Она слегка нажала на ломтик манго. На грудь Габриеля упали сладкие капельки, и Джулия принялась их слизывать, перемежая это поцелуями.
Габриель только стонал, не в силах найти слова.
— Я смотрел это видео. Очень заводит, — наконец выговорил он.
— В самом деле?
Джулия села и на виду у Габриеля стала неторопливо есть манго, столь же неторопливо облизывая пальцы.
— Я тебе потом покажу эту запись.
Габриель крепко обнял ее, и его пальцы заскользили по ее спине. Когда ему было больше не сдержаться, он отбросил и манго, и нож, чтобы подхватить Джулию на руки.
— Куда мы идем? — с легкой тревогой спросила Джулия.
— На пляж.
— Но мы же совсем голые.
— Пляж частный и принадлежит только нам.
Габриель поцеловал ей кончик носа и понес к кромке воды.

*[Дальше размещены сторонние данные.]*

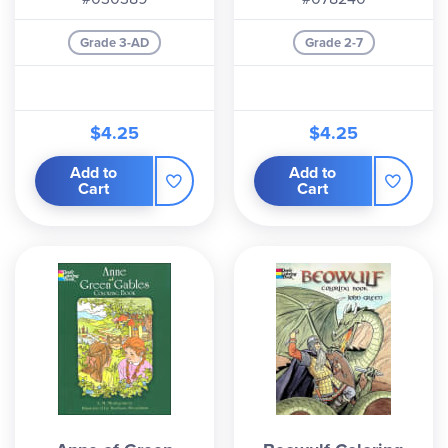
Grade 3-AD
Grade 2-7
$4.25
$4.25
Add to
Add to
Cart
Cart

Потом он вошел в воду.
— Нас могут увидеть, — заволновалась Джулия.
— Сейчас не настолько яркая луна, чтобы мы были видны. Если кто-то и увидит, то лишь наши силуэты. А это достойное зрелище.
Габриель долго целовал ей лицо и шею. Вокруг них тихо шелестели волны прибоя. Потом он опустил Джулию на ноги и крепко прижался к ней.
— Ты посмотри, как идеально совпадают наши тела. — Его голос был полон желания. — Мы совершенная пара.
Черпая соленую воду, они мыли друг друга. Джулия не могла удержаться, чтобы не поцеловать его татуировку, наслаждаясь смешением запаха морской воды с запахом его тела.
Габриель целовал ей шею. Джулия чувствовала его улыбку.
— Ты видела фильм «Отныне и во веки веков»?
— Нет.
— Тогда я просто обязан тебе его показать.
Взяв Джулию за руку, Габриель повел ее к пляжу и положил на песок.
— Прошу тебя, — сказал он, давая понять, что она должна находиться сверху.
— Здесь? — удивилась Джулия, чувствуя, как у нее заколотилось сердце.
— Да, здесь. Я хочу в тебя войти, но не хочу, чтобы песок поцарапал тебе спину.
Габриель потянул ее к себе, торопясь соединить их губы в поцелуе. Волны ласкали им ноги. Когда оба начали стонать и вскрикивать от наслаждения, бледная луна, глядевшая на них, только улыбалась.
Утром над курортом разразился тропический ливень. Пока дождевые капли стучали по крыше бунгало, пара неторопливо занималась любовью на кровати, покрытой противомоскитной сеткой. Ритм их движений совпадал с танцем дождевых капель.
Когда они оба насытились друг другом, Габриель предложил переместиться на веранду и в большой ванне смыть с себя весь жар и пот. Сидя в пенистой воде, пахнущей ванилью, Джулия прильнула к его груди. Габриель обнимал ее за талию. В его объятиях она почти забывала о неприятностях, ожидавших их в Торонто.
С Габриелем она чувствовала себя в безопасности. Не потому, что он был могущественным человеком, хотя его благосостояние в какой-то степени делало его могущественным. Нет, ощущение безопасности появилось у нее, когда она увидела, как он расправляется с ее обидчиками: вначале с Кристой, а затем с Саймоном. Габриель был первым, кто осмелился отчитать ее отца за безразличное отношение к дочери.
Джулия теперь понимала, насколько уязвимо любовное ложе. Она познала наготу и слияние, желание и жгучую потребность, а еще — она познала всю глубину телесной удовлетворенности. Габриель любил ее и стремился защитить. Это она тоже узнала. В его объятиях она впервые в жизни почувствовала себя защищенной.
— В детстве самым любимым моим временем было субботнее утро, — сказал Габриель, прерывая ее раздумья. Его голос звучал довольно грустно.
— Почему? — спросила Джулия, ведя пальцем по «линии жизни» на его ладони.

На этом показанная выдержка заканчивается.